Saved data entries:
★ ★ ★

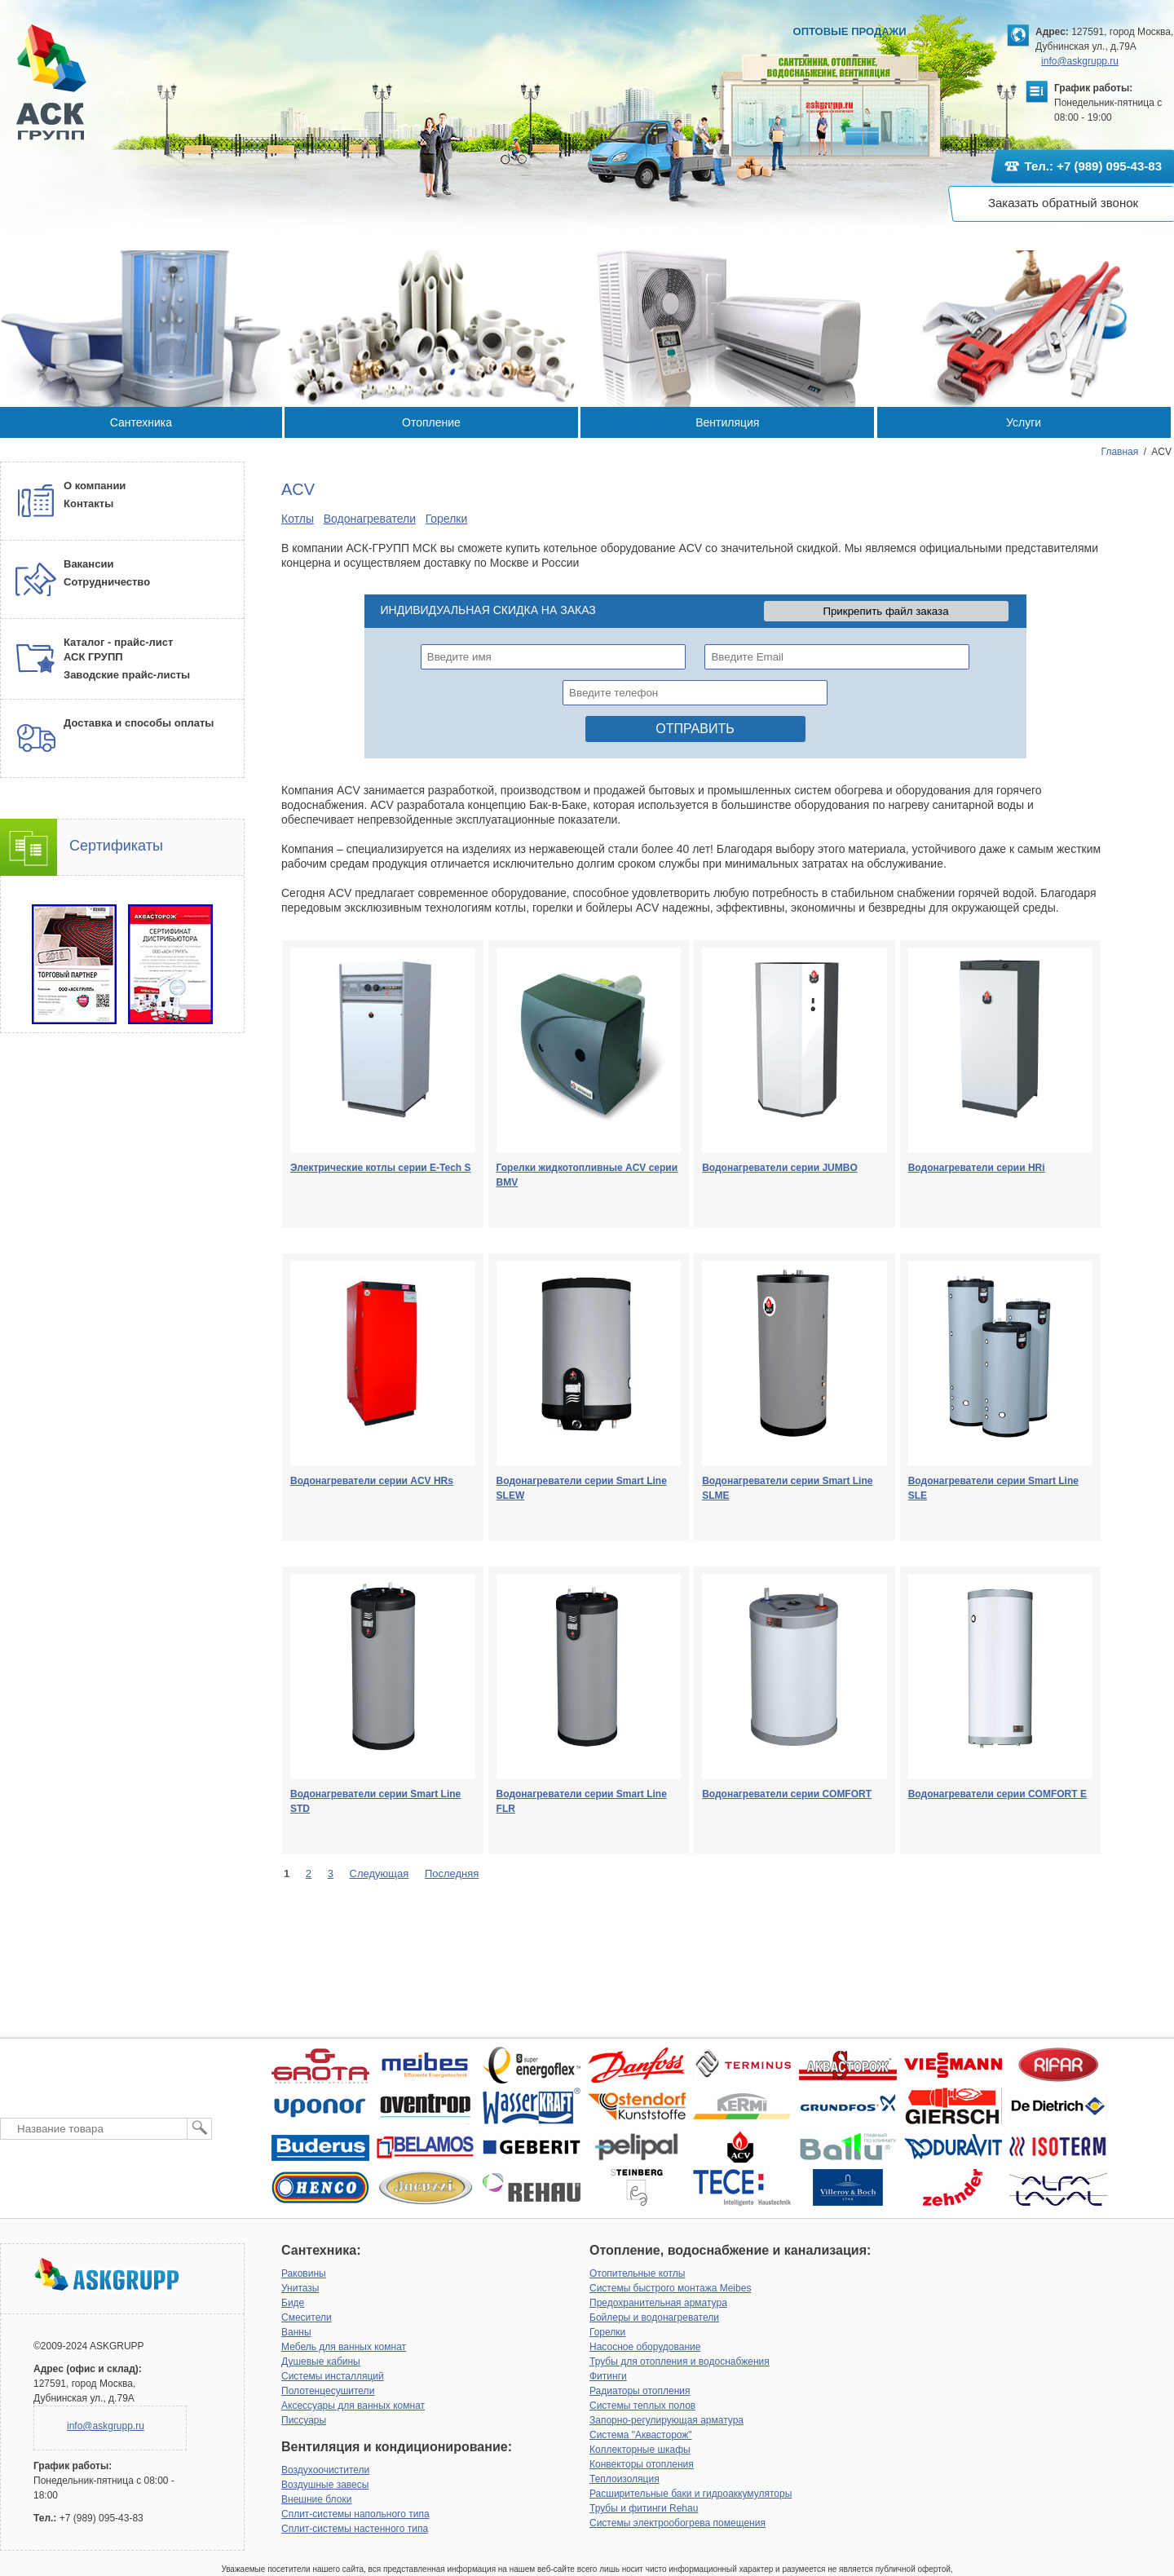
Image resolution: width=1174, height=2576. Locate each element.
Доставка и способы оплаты (139, 723)
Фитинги (608, 2376)
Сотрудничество (107, 582)
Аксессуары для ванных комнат (353, 2405)
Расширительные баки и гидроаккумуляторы (690, 2493)
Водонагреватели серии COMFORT (787, 1794)
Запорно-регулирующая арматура (666, 2420)
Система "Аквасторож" (640, 2435)
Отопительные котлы (637, 2273)
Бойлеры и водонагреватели (654, 2317)
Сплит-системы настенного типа (354, 2528)
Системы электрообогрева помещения (677, 2523)
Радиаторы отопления (640, 2391)
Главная (1120, 451)
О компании (95, 485)
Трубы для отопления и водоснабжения (679, 2361)
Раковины (303, 2273)
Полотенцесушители (327, 2391)
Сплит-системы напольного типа (355, 2514)
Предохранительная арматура (658, 2303)
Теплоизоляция (624, 2479)
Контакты (88, 503)
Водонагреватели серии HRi (976, 1167)
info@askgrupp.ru (1080, 61)
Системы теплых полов (642, 2405)
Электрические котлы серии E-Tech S (380, 1167)
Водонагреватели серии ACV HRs (371, 1481)
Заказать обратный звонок (1063, 203)
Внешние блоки (316, 2499)
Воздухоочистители (325, 2470)
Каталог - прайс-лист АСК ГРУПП (118, 649)
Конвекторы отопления (641, 2464)
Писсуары (303, 2420)
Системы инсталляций (332, 2376)
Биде (292, 2303)
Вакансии (88, 564)
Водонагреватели (370, 518)
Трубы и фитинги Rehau (643, 2508)
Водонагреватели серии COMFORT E (997, 1794)
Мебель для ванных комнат (343, 2347)
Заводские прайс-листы (127, 675)
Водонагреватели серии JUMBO (780, 1167)
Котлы (297, 518)
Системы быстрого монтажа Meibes (670, 2288)
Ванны (296, 2332)
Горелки (447, 518)
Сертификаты (116, 845)
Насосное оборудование (644, 2347)
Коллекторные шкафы (640, 2449)
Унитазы (300, 2288)
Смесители (306, 2317)
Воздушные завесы (325, 2484)
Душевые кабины (320, 2361)
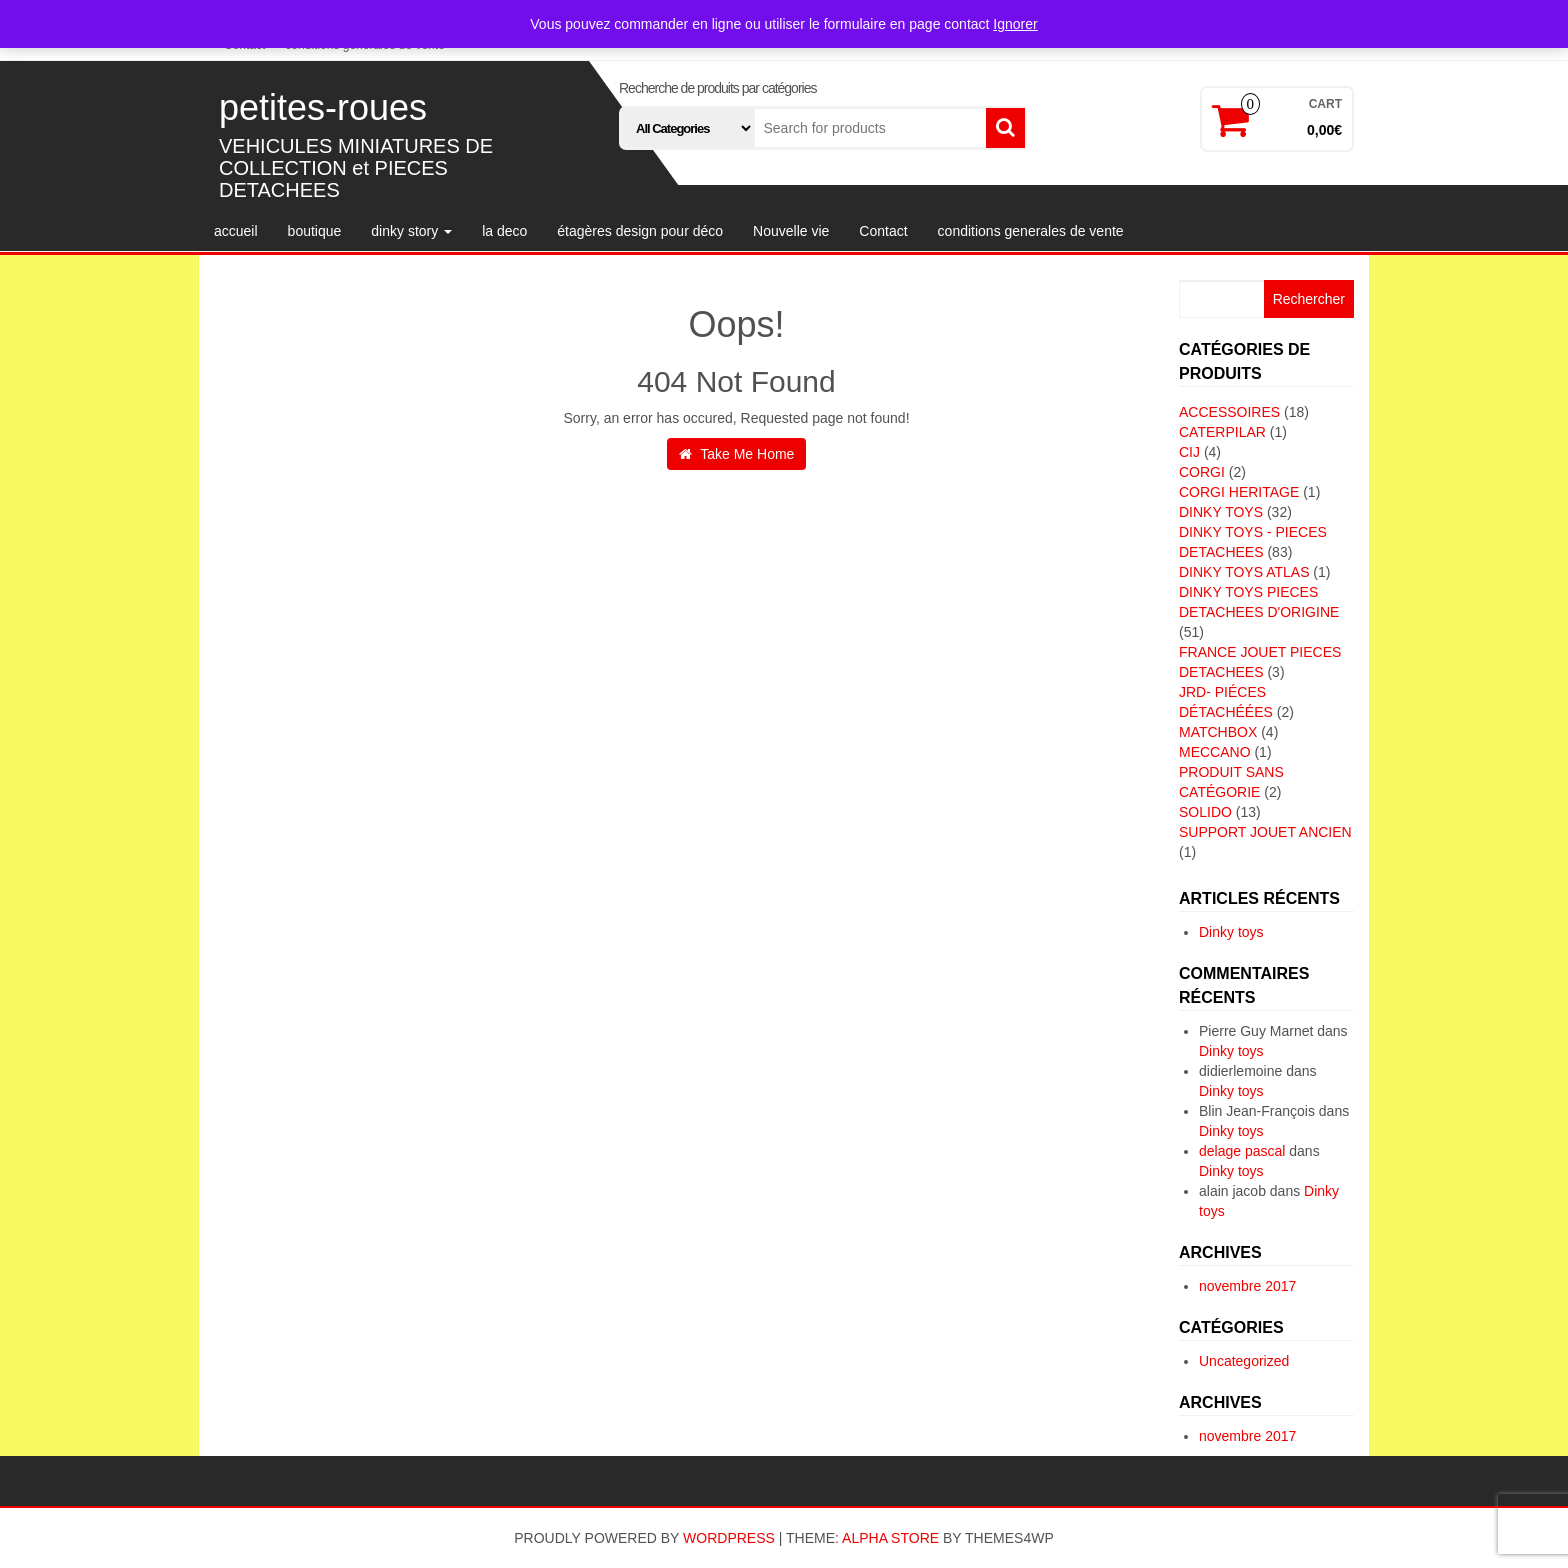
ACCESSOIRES (1229, 412)
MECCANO (1215, 752)
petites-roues (323, 107)
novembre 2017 (1247, 1286)
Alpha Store (890, 1538)
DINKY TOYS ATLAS (1244, 572)
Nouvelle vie (791, 231)
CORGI (1202, 472)
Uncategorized (1244, 1361)
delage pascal (1242, 1151)
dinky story (411, 231)
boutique (315, 231)
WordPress (729, 1538)
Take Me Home (737, 454)
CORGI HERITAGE (1239, 492)
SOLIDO (1205, 812)
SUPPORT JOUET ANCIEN (1265, 832)
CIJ (1189, 452)
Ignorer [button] (1015, 24)
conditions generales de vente (1031, 231)
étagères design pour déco (640, 231)
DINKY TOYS (1221, 512)
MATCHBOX (1218, 732)
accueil (236, 231)
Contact (883, 231)
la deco (504, 231)
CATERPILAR (1222, 432)
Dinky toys (1231, 932)
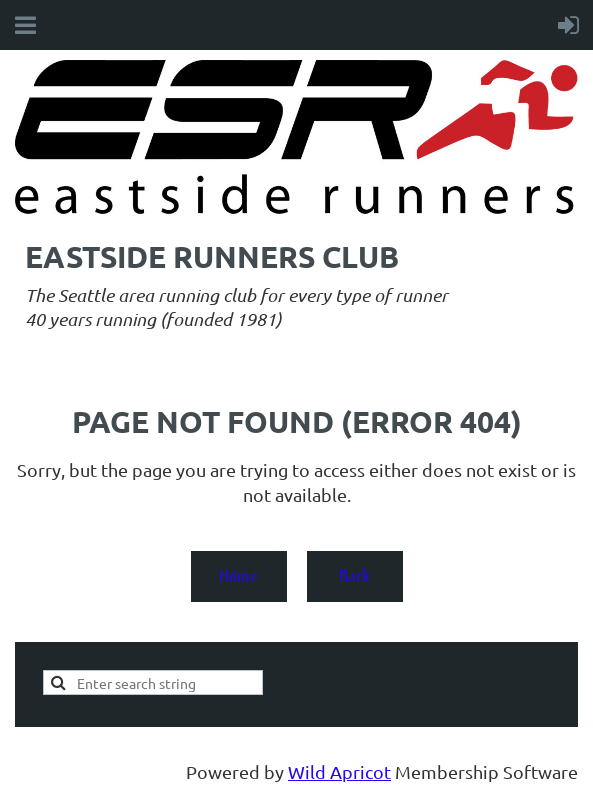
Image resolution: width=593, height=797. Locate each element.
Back (354, 575)
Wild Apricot (339, 771)
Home (238, 575)
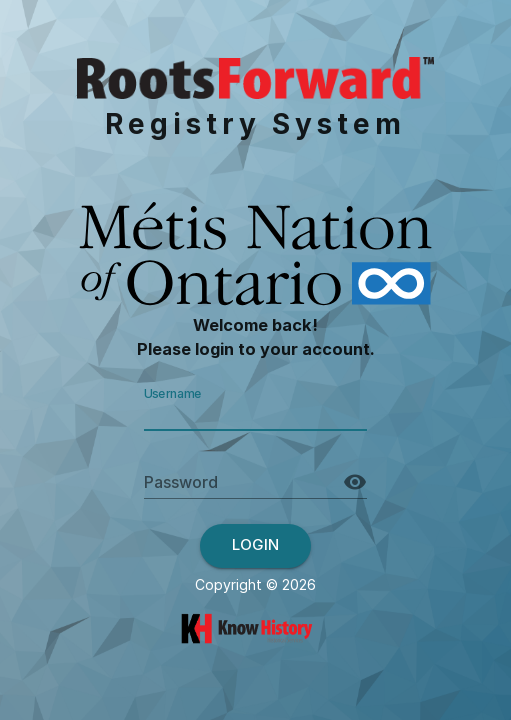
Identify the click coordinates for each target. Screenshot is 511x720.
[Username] (256, 414)
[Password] (242, 482)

★ ★ ★

**WHAT TO WORK ON**
With the pictures left out, transcribe exactly the lines from the line holding "Водонагреватели серии ACV HRs (371, 1481)" through the closing line of the entries.

**YOUR SOLUTION**
Водонагреватели серии ACV HRs (371, 1481)
Заказать обратный звонок (1063, 203)
Внешние блоки (316, 2499)
Воздухоочистители (325, 2470)
Каталог - прайс-лист АСК ГРУПП (118, 649)
Конвекторы отопления (641, 2464)
Писсуары (303, 2420)
Системы инсталляций (332, 2376)
Биде (292, 2303)
Вакансии (88, 564)
Водонагреватели (370, 518)
Трубы и фитинги Rehau (643, 2508)
Водонагреватели серии COMFORT E (997, 1794)
Мебель для ванных комнат (343, 2347)
Заводские прайс-листы (127, 675)
Водонагреватели серии JUMBO (780, 1167)
Котлы (297, 518)
Системы быстрого монтажа Meibes (670, 2288)
Ванны (296, 2332)
Горелки (447, 518)
Сертификаты (116, 845)
Насосное оборудование (644, 2347)
Коллекторные шкафы (640, 2449)
Унитазы (300, 2288)
Смесители (306, 2317)
Воздушные завесы (325, 2484)
Душевые кабины (320, 2361)
ACCESSOIRES (1229, 412)
MECCANO (1215, 752)
petites-roues (323, 107)
novembre 2017 (1247, 1286)
Alpha Store (890, 1538)
DINKY TOYS ATLAS (1244, 572)
Nouvelle vie (791, 231)
CORGI (1202, 472)
Uncategorized (1244, 1361)
delage pascal (1242, 1151)
dinky story (411, 231)
boutique (315, 231)
WordPress (729, 1538)
Take Me Home (737, 454)
CORGI HERITAGE (1239, 492)
SOLIDO (1205, 812)
SUPPORT JOUET ANCIEN (1265, 832)
CIJ (1189, 452)
Ignorer [button] (1015, 24)
conditions generales de vente (1031, 231)
étagères design pour déco (640, 231)
DINKY TOYS (1221, 512)
MATCHBOX (1218, 732)
accueil (236, 231)
Contact (883, 231)
la deco (504, 231)
CATERPILAR (1222, 432)
Dinky toys (1231, 932)
Image resolution: width=593, height=797. Locate each element.
Back (354, 575)
Wild Apricot (339, 771)
Home (238, 575)
Identify the click coordinates for each target. Screenshot is 511x720.
[Username] (256, 414)
[Password] (242, 482)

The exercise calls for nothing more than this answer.